Once one has begun on that topic it is hard to break off; and we
must go back to individual psychology.

 

   What, then, can be gathered about
the Oedipus complex from the direct observation of children at the
time of their making their choice of an object before the latency
period? Well, it is easy to see that the little man wants to have
his mother all to himself, that he feels the presence of his father
as a nuisance, that he is resentful if his father indulges in any
signs of affection towards his mother and that he shows
satisfaction when his father has gone on a journey or is absent. He
will often express his feelings directly in words and promise his
mother to marry her.
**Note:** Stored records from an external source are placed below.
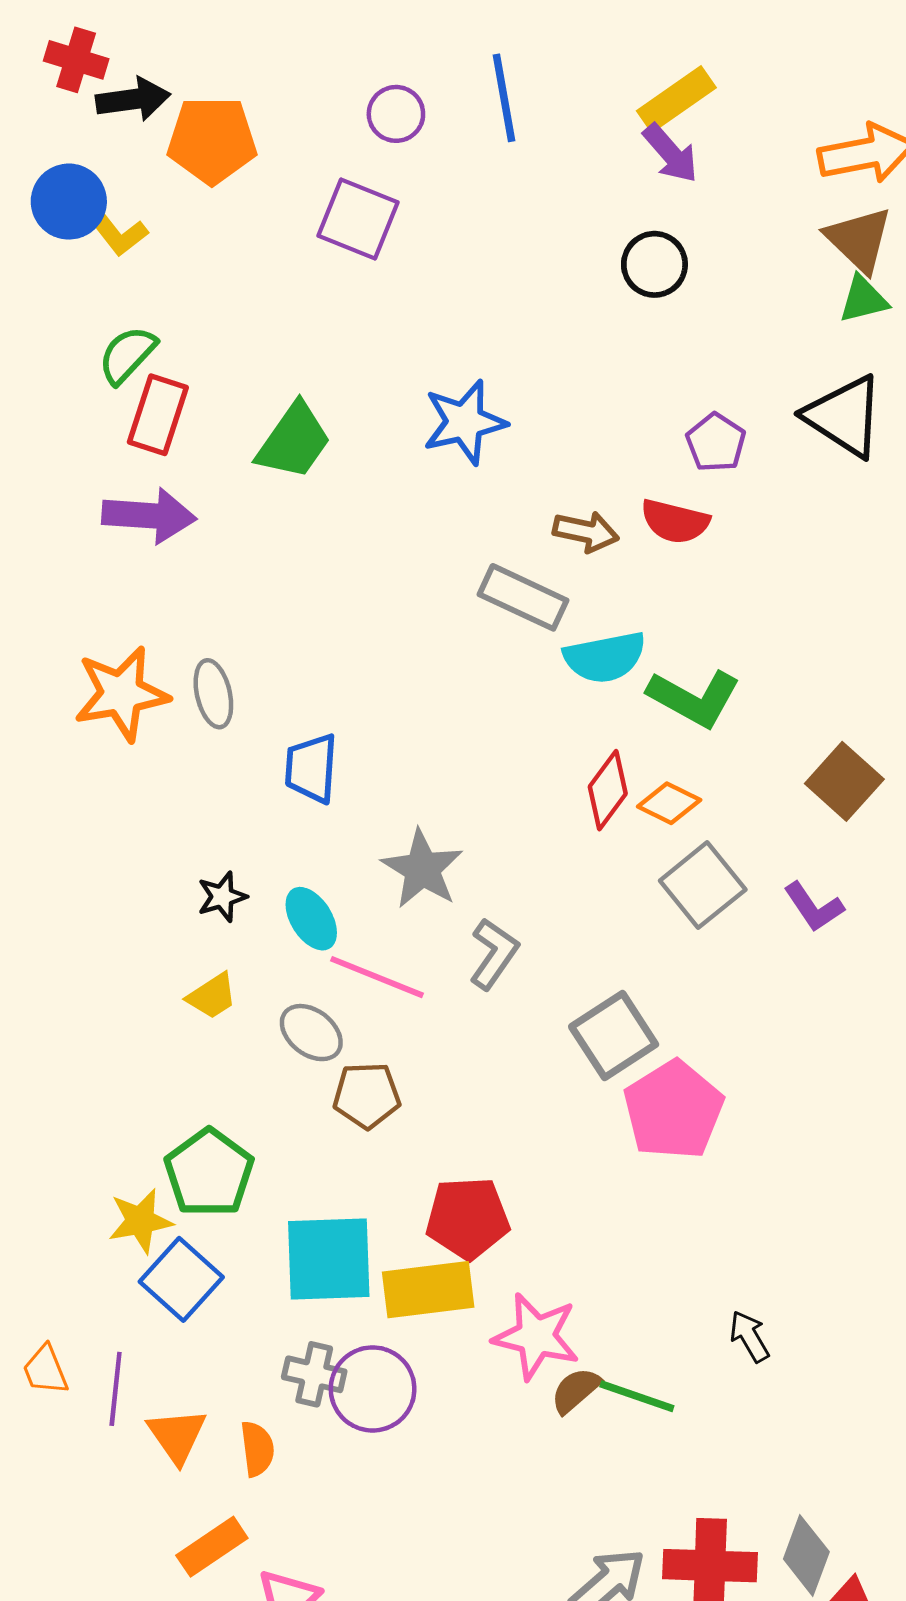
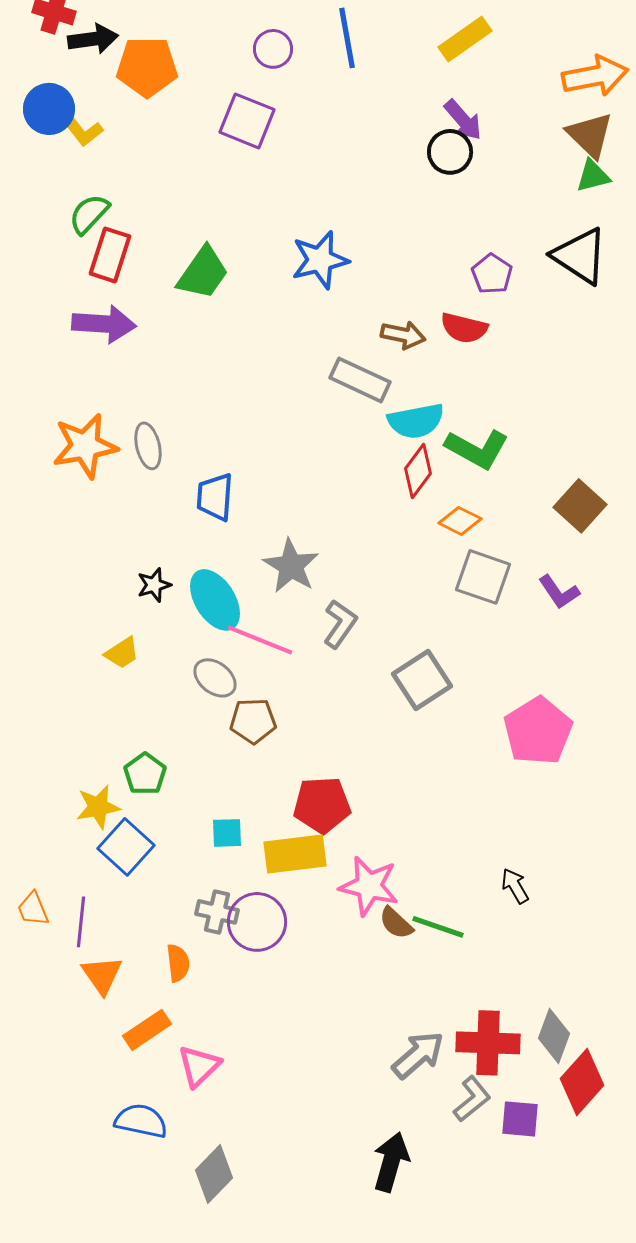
purple arrow: (671, 153) -> (463, 120), moved
red diamond: (608, 790) -> (418, 471), moved
gray square: (703, 885) -> (483, 577), turned -32
cyan ellipse: (311, 919) -> (215, 600), size x1.4
yellow trapezoid: (212, 996) -> (122, 653), moved
pink pentagon: (673, 1110) -> (538, 731), moved
green pentagon: (209, 1173) -> (145, 774), size x0.7
cyan square: (329, 1259) -> (227, 833), size x0.5
brown semicircle: (576, 1390) -> (396, 923), turned -96
orange triangle: (177, 1436) -> (102, 975), moved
It will be thought that this amounts to little
compared to the deeds of Oedipus; but in fact it is enough, it is
the same thing at root. Observation is often obscured by the
circumstance that on other occasions the same child will
simultaneously give evidence of great affection for his father. But
contrary - or, as it is better to say, ‘ambivalent’ -
emotional attitudes, which in adults would lead to a conflict,
remain compatible with each other for a long time in children, just
as later they find a permanent place beside each other in the
unconscious. It will also be objected that the little boy’s
conduct arises from egoistic motives and gives no grounds for
postulating an erotic complex: the child’s mother attends to
all his needs, so that he has an interest in preventing her from
looking after anyone else. This also is true; but it will soon
become clear that in this situation as in similar ones the egoistic
interest is merely affording a point of support to which the erotic
trend is attached. The little boy may show the most undisguised
sexual curiosity about his mother, he may insist upon sleeping
beside her at night, he may force his presence on her while she is
dressing or may even make actual attempts at seducing her, as his
mother will often notice and report with amusement - all of which
puts beyond doubt the erotic nature of his tie with his mother. Nor
must it be forgotten that the mother devotes the same attention to
a little daughter without producing the same result and that the
father often competes with her in looking after the boy and yet
fails to gain the same significance as she does. In short, the
factor of sexual preference cannot be eliminated from the situation
by any criticism. From the standpoint of egoistic interest it would
be simply foolish of the little man not to prefer to put up with
having two people in his service rather than only one of them.

 

Introductory Lectures On Psycho-Analysis

3400

 

   As you see, I have only described
the relation of a
boy
to his father and mother. Things
happen in just the same way with little girls, with the necessary
changes: an affectionate attachment to her father, a need to get
rid of her mother as superfluous and to take her place, a coquetry
which already employs the methods of later womanhood - these offer
a charming picture, especially in small girls, which makes us
forget the possibly grave consequences lying behind this infantile
situation. We must not omit to add that the parents themselves
often exercise a determining influence on the awakening of a
child’s Oedipus attitude by themselves obeying the pull of
sexual attraction, and that where there are several children the
father will give the plainest evidence of his greater affection for
his little daughter and the mother for her son. But the spontaneous
nature of the Oedipus complex in children cannot be seriously
shaken even by this factor.

   When other children appear on the
scene the Oedipus complex is enlarged into a family complex. This,
with fresh support from the egoistic sense of injury, gives grounds
for receiving the new brothers or sisters with repugnance and for
unhesitatingly getting rid of them by a wish. It is even true that
as a rule children are far readier to give verbal expression to
these
feelings of hate than to those arising from the
parental complex. If a wish of this kind is fulfilled and the
undesired addition to the family is removed again shortly
afterwards by death, we can discover from a later analysis what an
important experience this death has been to the child, even though
it need not have remained fixed in his memory. A child who has been
put into second place by the birth of a brother or sister, and who
is now for the first time almost isolated from his mother, does not
easily forgive her this loss of place; feelings which in an adult
would be described as greatly embittered arise in him and are often
the basis of a permanent estrangement. We have already mentioned
that the child’s sexual researches, with all their
consequences, usually follow from this vital experience of his. As
these brothers and sisters grow up, the boy’s attitude to
them undergoes very significant transformations. He may take his
sister as a love-object by way of substitute for his faithless
mother. Where there are several brothers, all of them courting a
younger sister, situations of hostile rivalry, which are so
important for later life, arise already in the nursery. A little
girl may find in her elder brother a substitute for her father who
no longer takes an affectionate interest in her as he did in her
earliest years. Or she may take a younger sister as a substitute
for the baby she has vainly wished for from her father.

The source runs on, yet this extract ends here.